Вечером Аркадий долго ворочался в постели, а когда храп с соседней койки стал совсем невыносимым, вскочил и вышел в коридор. Тишина. Лишь, время от времени, раздается звонкий щелчок — это стрелка настенных часов отсчитывает очередную минуту. В приоткрытое окно врывался прохладный ночной ветерок. Аркадий поежился, застегнул пижаму на все пуговицы и, шаркая разношенными тапочками, двинулся вдоль коридора. Дежурной медсестры на месте не было. Он сунулся в процедурную, подергал дверь ординаторской, потом заглянул еще в какую-то комнату и там увидел Оленьку, медсестру.
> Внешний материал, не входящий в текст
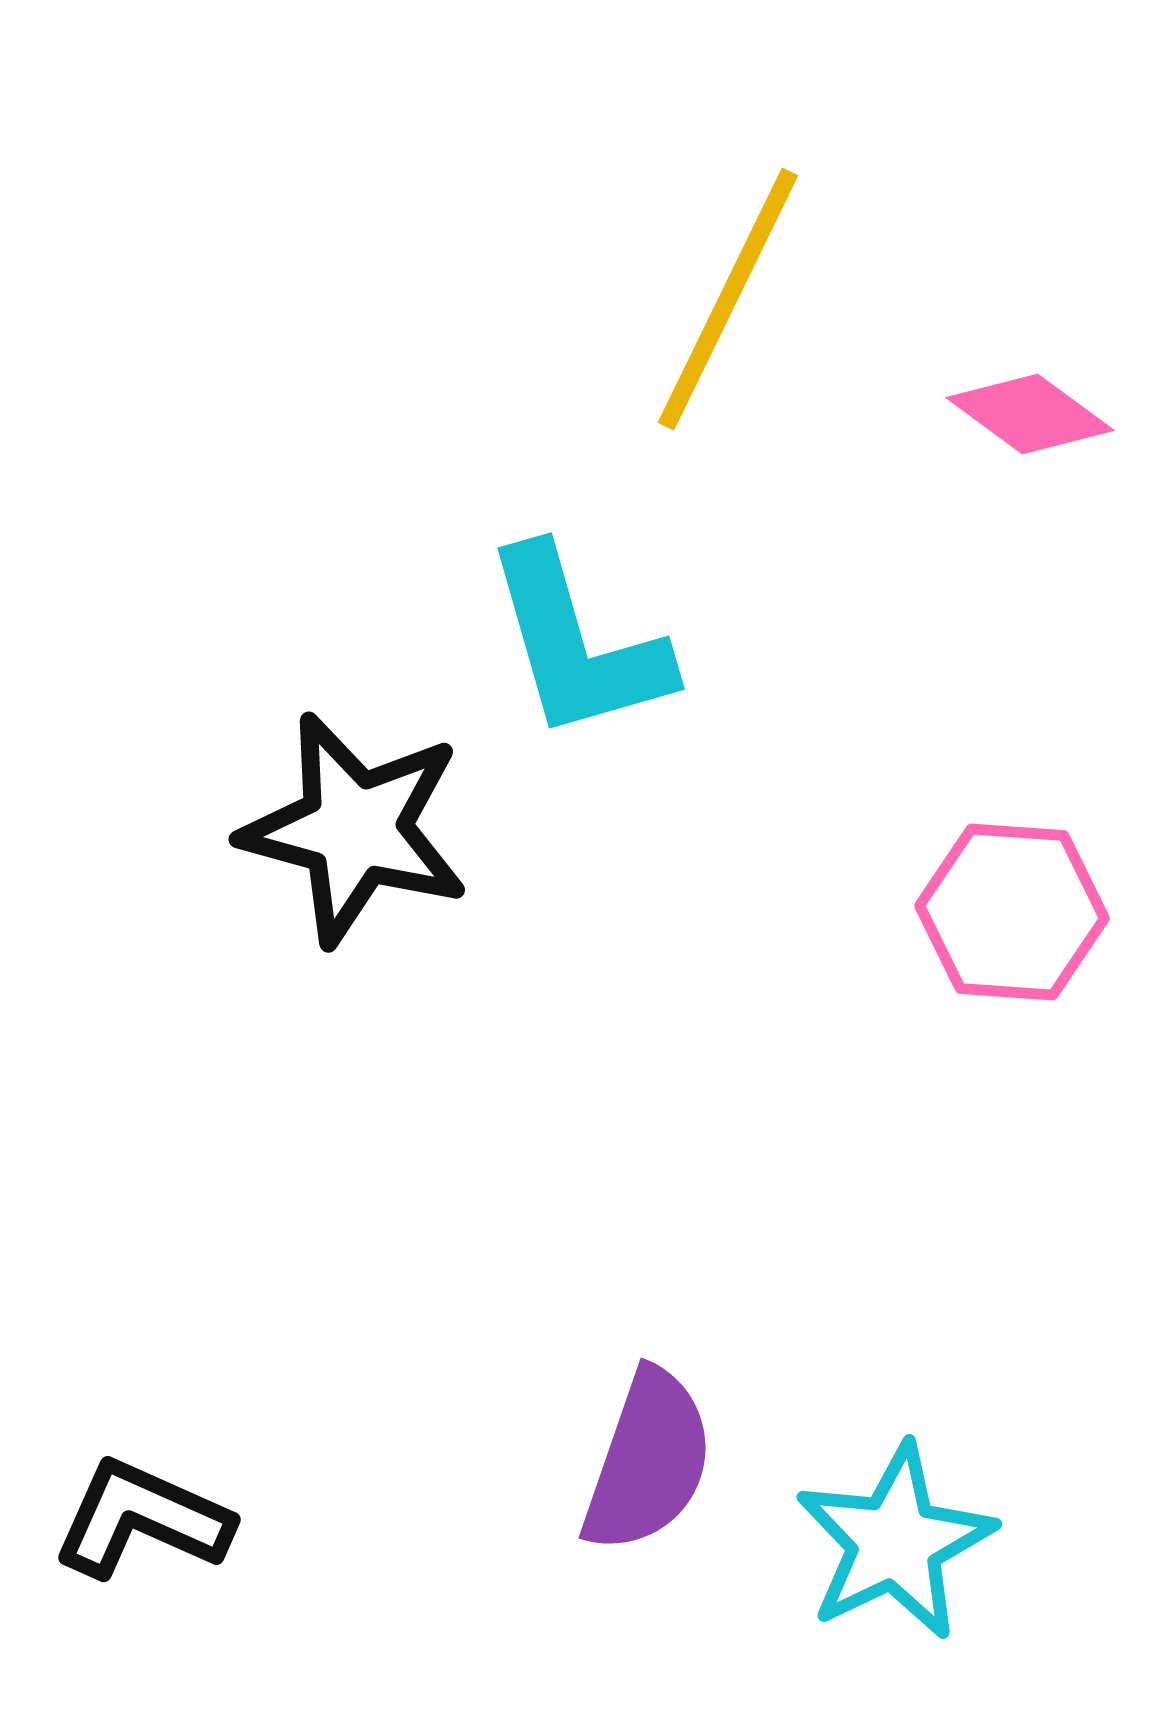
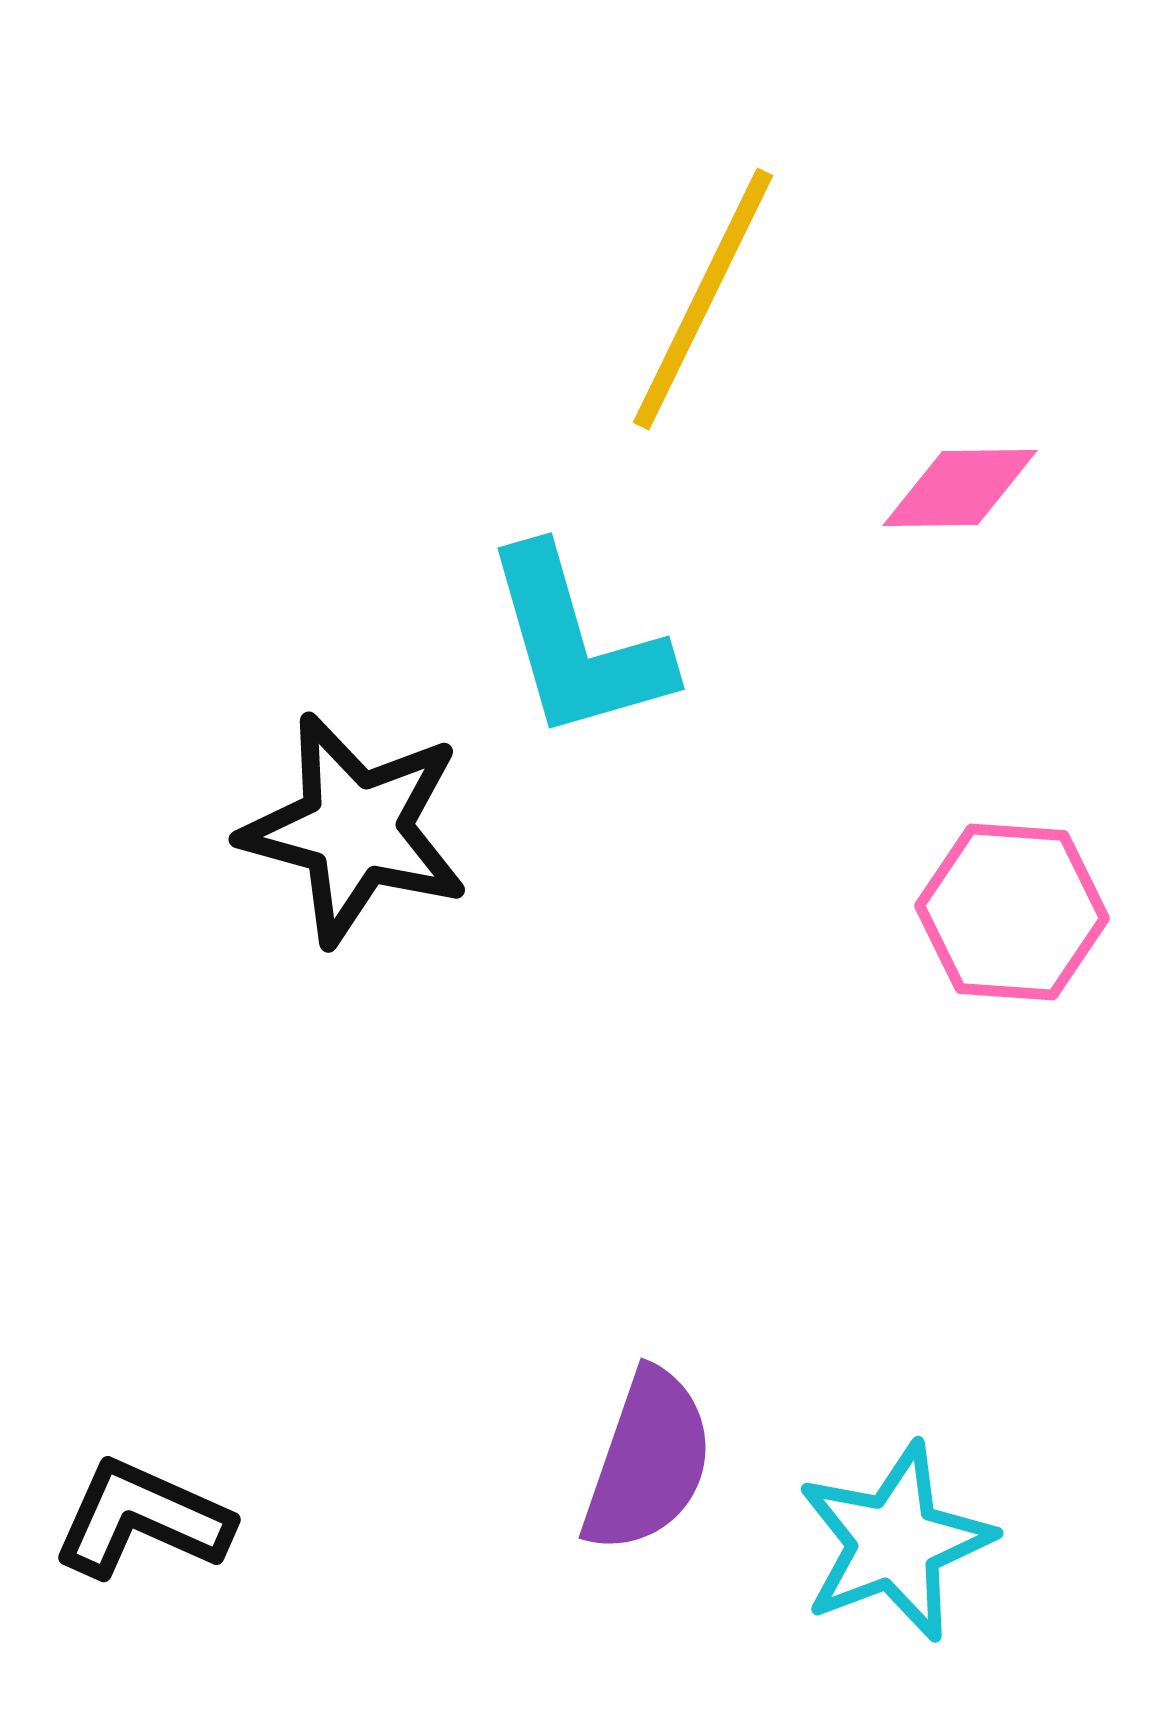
yellow line: moved 25 px left
pink diamond: moved 70 px left, 74 px down; rotated 37 degrees counterclockwise
cyan star: rotated 5 degrees clockwise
Она сидела за небольшим столиком и пила чай, листая какой-то журнал.

— Вы почему не спите? — строго спросила она.

— Не спится, — пожал плечами Аркадий. — Можно я присяду?

Не дожидаясь ответа, он плюхнулся на старенький диван.

— Мне кажется, — сказала Оленька, — вам все-таки стоит вернуться в палату.

— Ни за что! Там невозможно находиться. Мой сосед храпит громче, чем целая рота солдат — стекла на окнах дрожат, койка ходуном ходит. И потом… о каком сне может идти речь, когда здесь, в полном одиночестве, прозябает такая красавица.

Оленька попыталась нахмуриться, но вместо этого смущенно улыбнулась. Аркадий призвал на помощь все свое обаяние, вспомнил все те безотказные дежурные фразы, которые не раз использовал в общении с женщинами. Его сладкая речь медовой рекой потекла в уши Оленьки, которая таяла прямо на глазах, все больше и больше заливаясь румянцем.

— Я сейчас, — сказал Аркадий, вставая. — Никуда не уходи.

Через минуту он вернулся с бутылкой коньяка, той самой, что принес днем Петр и от которой Аркадий с таким упорством отказывался.

— Ты что! Тебе нельзя! — испуганно зашептала Оленька.

— А тебе?

— И мне. Я ведь на работе.

— Думаю, один маленький глоточек не повредит, — заявил Аркадий и, выдернув пробку, отхлебнул прямо из горлышка. — Теперь ты.

Оленька робко взяла бутылку и поднесла к губам.

— Здорово, — сказала она. — Обжигает.

Аркадий продолжил упражняться в красноречии, все ближе и ближе придвигаясь к Оленьке, хмелея от аромата ее духов и утопая во взгляде ее бездонных серых глаз. Оленька молча слушала и потихоньку пригубливала коньячок, пока взгляд ее не затуманился, а румянец не перекочевал со щек на шею. К этому времени Аркадий был уже совсем близко и, как бы невзначай, положил руку на ее колено. Она не сопротивлялась. Тогда он набросился на нее, повалил на диван и стал душить в своих объятиях, даря ей самые страстные поцелуи, на какие только был способен.

— Оленька, — шептал он, пытаясь расстегнуть ее халат.

Но она вдруг остановила его.

— Почему? — умоляюще зашептал он ей в ухо, задыхаясь от страсти.

— У меня не резинок, — ответила она. — А без них… я не могу.